My phone buzzes as he goes into the back, and I glance down. Lox. I silence the call, planning to call her back once I’m finished here.

“Here’s the slip, sir,” the clockmaker says and extends a piece of paper to me. “I know we quoted you the full repair, but unfortunately, we couldn’t find the parts. We’ll of course extend a discount for this.”

I open the folded paper.

Brittany Hill

- no birth certificate

- no taxpayer identification number

- no known address

- no employment history or travel records

And then below that, I see the name and address for a dentist’s office in Nemi, Italy, along with a date from ten years ago.

I look up from the paper to find the clockmaker watching me. I know the shop is empty, but the clockmaker rules are so inviolate that I find myself nearly speechless when the clockmaker adds, “I am sorry we weren’t able to find more,” in plain English rather than timepiece metaphors.

“It’s quite all right,” I say. “I’ve been struggling with this one myself.”
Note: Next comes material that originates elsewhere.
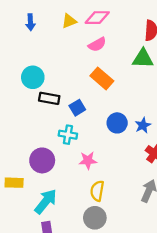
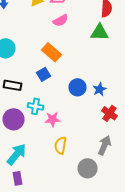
orange rectangle: (102, 78) -> (52, 52), moved
black rectangle: (49, 98) -> (12, 85), moved
cyan cross: (68, 135) -> (36, 106), moved
gray circle: (95, 218) -> (88, 168), moved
“We’ve been working on it for six months and still can’t find anything more than what you’ve got in your hand.” There’s a distinct note of professional irritation in his voice. “A dental appointment ten years ago. It’s a disgrace, actually.”

“Nothing like that at all. It’s more than I’ve found so far.” I hand the paper back to him; I have the address memorized already.

“Still, you have my apologies for this. We pride ourselves on being able to offer more.”

At the prices they charge, I appreciate the regret, but I am polite enough not to say so.

“Is there anything else I can help you with before you go?” he asks, and he does sound like he wants me to say yes, to smooth over the lack of Brittany Hill in the world.

“There is, as it happens,” I say. I pull a postcard from my suit pocket and set it on the counter. A Victorian illustration of foxgloves with an address written on the back but nothing else. “Do you think you could get this to its destination in the next day or two?”

The clockmaker bends over the card, studying the address, and then nods.

“And do you have something I can write with?” I ask. I’m handed a marker that looks like it’s meant for labeling boxes, and I write a single word on the back in neat, clear letters.

Nemi.

I cap the marker, set it on the counter, and then adjust the black and silver ring on my finger. “Actually, I have one more thing. If you don’t mind.”